Lightbulb moment: New levels of real-time lighting complexity

Accurately simulating the pathways of light in a scene in real-time has always been considered the “holy grail” of graphics. Work detailed in a paper by the University of Utah’s School of Computing and Nvidia is raising the bar, introducing a path resampling algorithm that enables real-time rendering of scenes with complex lighting, including hidden light sources.

Think of walking into a dim room with a glass vase on a table illuminated indirectly by a streetlight located outside. The glossy surface creates a long light path, with rays bouncing many times between the light source and the viewer’s eye. Computing these light paths is usually too complex for real-time applications like games, so it’s mostly done for films or other off-line rendering applications. 

This paper highlights the use of statistical resampling techniques—where the algorithm reuses computations thousands of times while tracing these complex light paths—during rendering to approximate the light paths efficiently in real time. The researchers applied the algorithm to a classic challenging scene in computer graphics.

An indirectly lit set of teapots made of metal, ceramic, and glass. (Source: Nvidia)

 

Related Nvidia-authored papers at SIGGRAPH include a new sampling strategy for inverse volume rendering, a novel mathematical representation for 2D shape manipulation, software to create samplers with improved uniformity for rendering and other applications, and a way to turn biased rendering algorithms into more efficient unbiased ones.

Neural rendering: NeRFs, GANs power synthetic scenes

Neural rendering algorithms learn from real-world data to create synthetic images—and Nvidia research projects are developing state-of-the-art tools to do so in 2D and 3D. 

A text-driven method allows shifting a generative model to new domains, without collecting a single image. (Source: Nvidia)

 

In 2D, the StyleGAN-NADA model, developed in collaboration with Tel Aviv University, generates images with specific styles based on a user’s text prompts, without requiring example images for reference.
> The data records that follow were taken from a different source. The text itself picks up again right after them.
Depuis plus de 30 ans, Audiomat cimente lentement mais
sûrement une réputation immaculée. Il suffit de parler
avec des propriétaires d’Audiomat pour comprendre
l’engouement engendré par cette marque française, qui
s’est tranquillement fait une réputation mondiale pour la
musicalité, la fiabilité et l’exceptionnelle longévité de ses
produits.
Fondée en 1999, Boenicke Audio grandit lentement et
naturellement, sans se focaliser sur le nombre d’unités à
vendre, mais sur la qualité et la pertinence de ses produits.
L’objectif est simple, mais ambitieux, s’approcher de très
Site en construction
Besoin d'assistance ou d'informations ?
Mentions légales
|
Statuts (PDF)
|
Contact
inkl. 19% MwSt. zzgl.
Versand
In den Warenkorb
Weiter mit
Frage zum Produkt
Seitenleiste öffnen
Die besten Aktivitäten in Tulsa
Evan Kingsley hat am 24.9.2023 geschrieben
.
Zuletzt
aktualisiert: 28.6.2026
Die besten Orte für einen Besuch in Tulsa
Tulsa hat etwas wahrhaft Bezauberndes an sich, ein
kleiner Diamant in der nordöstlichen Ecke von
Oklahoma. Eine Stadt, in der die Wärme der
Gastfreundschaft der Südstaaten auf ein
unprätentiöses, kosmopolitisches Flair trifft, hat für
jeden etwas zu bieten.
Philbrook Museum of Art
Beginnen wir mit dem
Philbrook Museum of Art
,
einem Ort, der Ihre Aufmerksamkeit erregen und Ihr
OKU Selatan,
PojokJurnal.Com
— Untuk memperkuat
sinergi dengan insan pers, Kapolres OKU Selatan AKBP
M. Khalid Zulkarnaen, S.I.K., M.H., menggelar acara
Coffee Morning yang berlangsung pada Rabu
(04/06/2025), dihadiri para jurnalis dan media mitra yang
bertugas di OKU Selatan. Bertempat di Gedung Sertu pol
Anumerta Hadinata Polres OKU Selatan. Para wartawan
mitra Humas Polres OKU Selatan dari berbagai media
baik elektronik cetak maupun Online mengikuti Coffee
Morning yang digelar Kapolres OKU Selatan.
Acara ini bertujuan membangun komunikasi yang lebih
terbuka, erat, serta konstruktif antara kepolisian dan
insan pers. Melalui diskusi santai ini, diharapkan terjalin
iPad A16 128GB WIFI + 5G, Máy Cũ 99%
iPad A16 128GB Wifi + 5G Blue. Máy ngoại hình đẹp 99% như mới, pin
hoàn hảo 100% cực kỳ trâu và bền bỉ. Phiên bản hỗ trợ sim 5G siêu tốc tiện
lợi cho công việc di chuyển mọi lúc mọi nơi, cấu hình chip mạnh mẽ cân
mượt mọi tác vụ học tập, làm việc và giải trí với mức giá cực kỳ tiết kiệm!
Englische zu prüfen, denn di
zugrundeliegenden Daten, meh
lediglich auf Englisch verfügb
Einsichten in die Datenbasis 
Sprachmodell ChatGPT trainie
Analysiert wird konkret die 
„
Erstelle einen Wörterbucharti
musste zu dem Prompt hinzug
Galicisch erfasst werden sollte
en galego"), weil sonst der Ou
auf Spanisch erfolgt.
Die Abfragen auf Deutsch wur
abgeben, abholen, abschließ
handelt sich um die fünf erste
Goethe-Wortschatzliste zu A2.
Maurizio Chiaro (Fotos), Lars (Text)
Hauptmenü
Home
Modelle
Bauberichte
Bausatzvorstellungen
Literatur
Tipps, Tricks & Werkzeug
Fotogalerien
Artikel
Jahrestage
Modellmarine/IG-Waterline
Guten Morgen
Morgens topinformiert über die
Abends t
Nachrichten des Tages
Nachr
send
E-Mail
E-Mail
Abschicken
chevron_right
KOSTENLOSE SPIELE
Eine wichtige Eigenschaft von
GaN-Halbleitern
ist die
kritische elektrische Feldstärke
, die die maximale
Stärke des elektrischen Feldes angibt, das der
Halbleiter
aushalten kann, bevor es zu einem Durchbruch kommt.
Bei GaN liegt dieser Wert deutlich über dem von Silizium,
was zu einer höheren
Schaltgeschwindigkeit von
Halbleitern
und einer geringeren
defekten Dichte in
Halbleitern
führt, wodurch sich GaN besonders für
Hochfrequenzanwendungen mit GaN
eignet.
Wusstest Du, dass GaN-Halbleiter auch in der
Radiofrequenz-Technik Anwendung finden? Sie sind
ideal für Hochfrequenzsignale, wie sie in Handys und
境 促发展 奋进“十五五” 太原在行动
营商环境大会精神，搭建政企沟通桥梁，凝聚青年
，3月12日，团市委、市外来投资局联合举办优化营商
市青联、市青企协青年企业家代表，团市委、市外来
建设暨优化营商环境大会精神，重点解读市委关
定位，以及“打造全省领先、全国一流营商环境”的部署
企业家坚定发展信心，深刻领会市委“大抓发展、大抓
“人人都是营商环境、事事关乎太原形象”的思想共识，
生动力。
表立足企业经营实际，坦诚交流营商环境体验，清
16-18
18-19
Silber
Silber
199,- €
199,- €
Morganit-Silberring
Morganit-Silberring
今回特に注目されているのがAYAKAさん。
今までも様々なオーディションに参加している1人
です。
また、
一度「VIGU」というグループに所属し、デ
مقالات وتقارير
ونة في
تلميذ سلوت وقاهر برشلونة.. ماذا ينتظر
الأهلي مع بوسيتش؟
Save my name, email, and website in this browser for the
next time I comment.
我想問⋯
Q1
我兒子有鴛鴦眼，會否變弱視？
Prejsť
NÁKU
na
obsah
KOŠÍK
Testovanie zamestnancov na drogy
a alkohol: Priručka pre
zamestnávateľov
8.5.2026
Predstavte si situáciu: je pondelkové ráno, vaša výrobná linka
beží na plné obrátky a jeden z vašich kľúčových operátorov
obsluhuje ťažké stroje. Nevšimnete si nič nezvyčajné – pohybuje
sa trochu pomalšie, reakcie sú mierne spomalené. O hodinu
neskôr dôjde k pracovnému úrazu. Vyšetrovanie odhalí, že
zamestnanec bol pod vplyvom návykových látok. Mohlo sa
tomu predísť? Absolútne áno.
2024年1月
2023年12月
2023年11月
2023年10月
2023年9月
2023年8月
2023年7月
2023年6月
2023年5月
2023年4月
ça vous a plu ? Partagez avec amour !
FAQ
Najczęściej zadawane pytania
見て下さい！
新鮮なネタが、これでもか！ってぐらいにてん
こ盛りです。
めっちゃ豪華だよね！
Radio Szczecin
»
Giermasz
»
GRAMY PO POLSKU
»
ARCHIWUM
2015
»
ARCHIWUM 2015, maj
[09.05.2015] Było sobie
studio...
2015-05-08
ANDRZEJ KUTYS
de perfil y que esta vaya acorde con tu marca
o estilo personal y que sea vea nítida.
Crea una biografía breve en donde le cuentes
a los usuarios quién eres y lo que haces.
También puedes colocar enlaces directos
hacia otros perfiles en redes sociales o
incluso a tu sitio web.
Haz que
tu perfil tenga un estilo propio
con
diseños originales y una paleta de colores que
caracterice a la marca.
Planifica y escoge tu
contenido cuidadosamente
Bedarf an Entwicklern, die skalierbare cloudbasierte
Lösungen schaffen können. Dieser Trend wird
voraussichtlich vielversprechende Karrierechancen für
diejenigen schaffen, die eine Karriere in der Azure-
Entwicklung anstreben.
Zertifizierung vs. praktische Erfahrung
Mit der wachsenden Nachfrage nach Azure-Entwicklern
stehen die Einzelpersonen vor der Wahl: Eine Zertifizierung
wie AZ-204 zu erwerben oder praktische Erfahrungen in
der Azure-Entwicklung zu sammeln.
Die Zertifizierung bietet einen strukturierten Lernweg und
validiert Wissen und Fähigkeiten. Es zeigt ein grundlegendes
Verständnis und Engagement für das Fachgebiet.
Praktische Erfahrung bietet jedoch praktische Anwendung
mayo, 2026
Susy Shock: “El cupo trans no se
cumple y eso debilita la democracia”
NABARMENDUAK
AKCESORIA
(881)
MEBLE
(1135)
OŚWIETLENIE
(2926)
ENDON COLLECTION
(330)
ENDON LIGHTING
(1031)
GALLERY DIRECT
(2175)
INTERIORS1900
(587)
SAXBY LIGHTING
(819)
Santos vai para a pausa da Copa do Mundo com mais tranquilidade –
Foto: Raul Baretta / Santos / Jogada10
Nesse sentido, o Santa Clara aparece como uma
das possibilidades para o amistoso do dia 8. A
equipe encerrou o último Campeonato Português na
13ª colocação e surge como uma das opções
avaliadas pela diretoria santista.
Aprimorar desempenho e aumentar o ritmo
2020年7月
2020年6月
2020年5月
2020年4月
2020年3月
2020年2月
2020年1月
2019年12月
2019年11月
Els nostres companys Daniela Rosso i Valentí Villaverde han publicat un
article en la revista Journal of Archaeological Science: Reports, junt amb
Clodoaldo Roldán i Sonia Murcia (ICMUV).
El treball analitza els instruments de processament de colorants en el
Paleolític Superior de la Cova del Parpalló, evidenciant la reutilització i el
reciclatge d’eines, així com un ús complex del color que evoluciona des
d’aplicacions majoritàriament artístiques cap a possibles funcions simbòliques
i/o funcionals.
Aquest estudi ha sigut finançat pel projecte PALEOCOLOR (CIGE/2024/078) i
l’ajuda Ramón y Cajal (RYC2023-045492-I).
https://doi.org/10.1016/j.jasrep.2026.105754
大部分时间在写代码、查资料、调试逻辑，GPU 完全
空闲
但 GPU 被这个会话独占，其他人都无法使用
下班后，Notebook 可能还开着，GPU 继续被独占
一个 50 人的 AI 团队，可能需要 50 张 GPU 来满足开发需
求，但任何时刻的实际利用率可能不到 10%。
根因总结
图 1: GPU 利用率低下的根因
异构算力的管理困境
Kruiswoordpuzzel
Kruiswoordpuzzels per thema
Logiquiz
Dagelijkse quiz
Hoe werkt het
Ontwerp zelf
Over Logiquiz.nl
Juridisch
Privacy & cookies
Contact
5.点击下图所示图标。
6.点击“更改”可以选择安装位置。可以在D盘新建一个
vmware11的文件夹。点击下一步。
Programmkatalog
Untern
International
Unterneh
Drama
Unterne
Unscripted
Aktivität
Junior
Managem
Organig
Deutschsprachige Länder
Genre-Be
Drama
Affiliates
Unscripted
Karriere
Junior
For instance, a user could generate vintage car images, turn their dog into a painting, or transform houses to huts.

And in 3D, researchers at Nvidia and the University of Toronto are developing tools that can support the creation of large-scale virtual worlds. Instant neural graphics primitives, the Nvidia paper behind the popular Instant NeRF tool, will be presented at SIGGRAPH. NeRFs  (3D scenes based on a collection of 2D images) are just one capability of the neural graphics primitives technique. It can be used to represent any complex spatial information, with applications including image compression, highly accurate representations of 3D shapes, and ultra-high-resolution images.

This work pairs with a University of Toronto collaboration that compresses 3D neural graphics primitives, just as JPEG is used to compress 2D images. This can help users store and share 3D maps and entertainment experiences between small devices like phones and robots. 

There are more than 300 Nvidia researchers around the globe, with teams focused on topics including AI, computer graphics, computer vision, self-driving cars, and robotics.